--- DATA SUPPLIED Enclosed Below ---

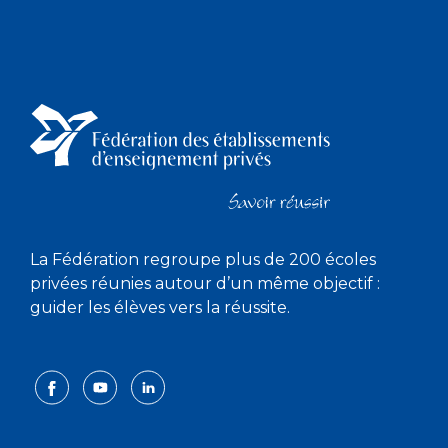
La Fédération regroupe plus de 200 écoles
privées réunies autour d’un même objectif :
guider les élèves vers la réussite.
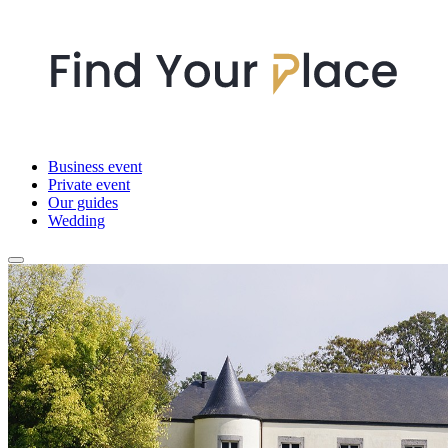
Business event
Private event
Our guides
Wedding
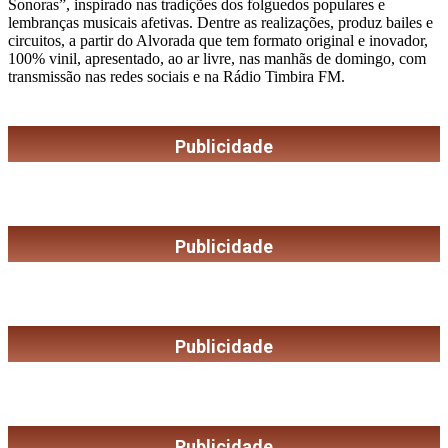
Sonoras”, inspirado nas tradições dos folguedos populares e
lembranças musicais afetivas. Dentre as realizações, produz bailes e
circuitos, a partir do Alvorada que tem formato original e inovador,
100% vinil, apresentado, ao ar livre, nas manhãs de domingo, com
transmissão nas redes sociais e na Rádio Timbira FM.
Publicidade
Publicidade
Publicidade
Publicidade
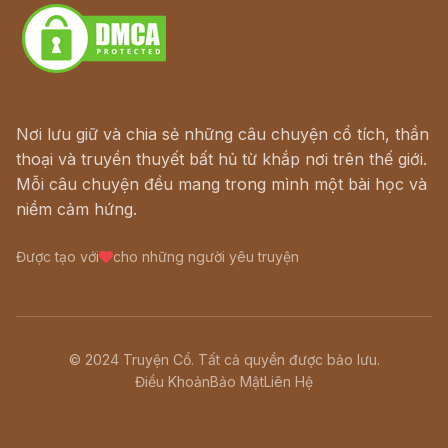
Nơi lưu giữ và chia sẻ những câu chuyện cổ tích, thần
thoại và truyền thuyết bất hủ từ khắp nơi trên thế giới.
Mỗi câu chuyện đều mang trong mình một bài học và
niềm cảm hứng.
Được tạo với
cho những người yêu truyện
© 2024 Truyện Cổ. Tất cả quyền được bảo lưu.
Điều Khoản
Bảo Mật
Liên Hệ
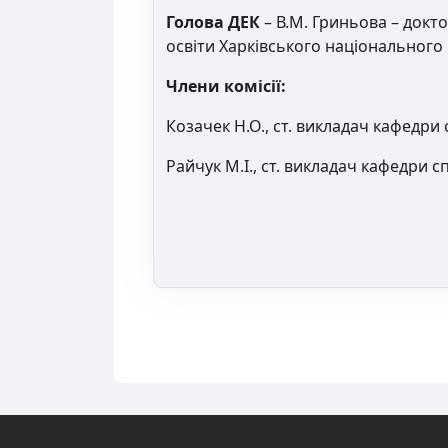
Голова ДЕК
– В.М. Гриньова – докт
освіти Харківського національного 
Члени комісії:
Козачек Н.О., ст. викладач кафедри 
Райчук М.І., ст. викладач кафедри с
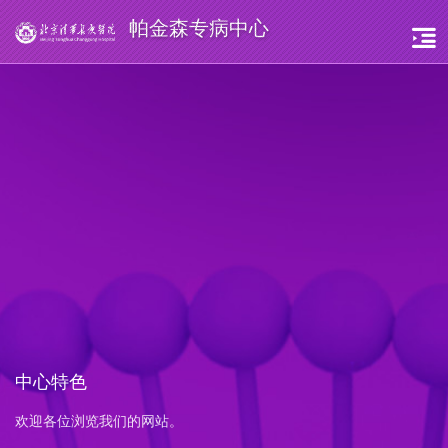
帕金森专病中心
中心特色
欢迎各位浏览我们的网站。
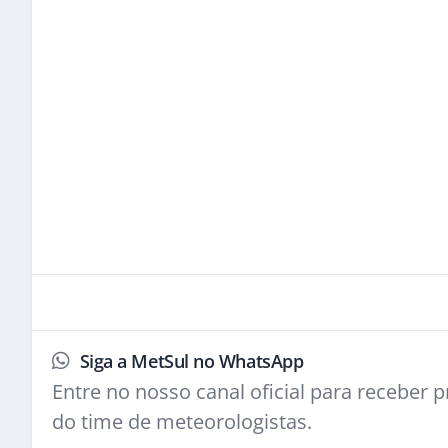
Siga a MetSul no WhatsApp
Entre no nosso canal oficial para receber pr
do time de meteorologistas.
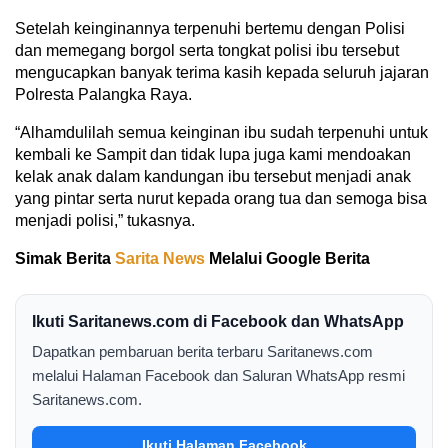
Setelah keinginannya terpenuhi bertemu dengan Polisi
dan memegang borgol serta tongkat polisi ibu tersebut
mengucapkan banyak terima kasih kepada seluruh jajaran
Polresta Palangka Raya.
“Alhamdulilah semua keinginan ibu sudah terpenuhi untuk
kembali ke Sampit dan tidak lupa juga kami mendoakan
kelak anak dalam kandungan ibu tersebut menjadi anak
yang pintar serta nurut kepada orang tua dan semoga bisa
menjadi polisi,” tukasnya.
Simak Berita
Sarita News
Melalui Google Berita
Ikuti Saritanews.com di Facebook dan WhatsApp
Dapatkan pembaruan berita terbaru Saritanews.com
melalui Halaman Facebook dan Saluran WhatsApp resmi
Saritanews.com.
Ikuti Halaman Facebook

--- End of Enclosed DATA SUPPLIED ---

■ WHAT IS BEING ASKED
Work out how many lines in the records above include the string "chuyện", and provide that figure with no other text.

■ ANSWER TO THE EXERCISE
2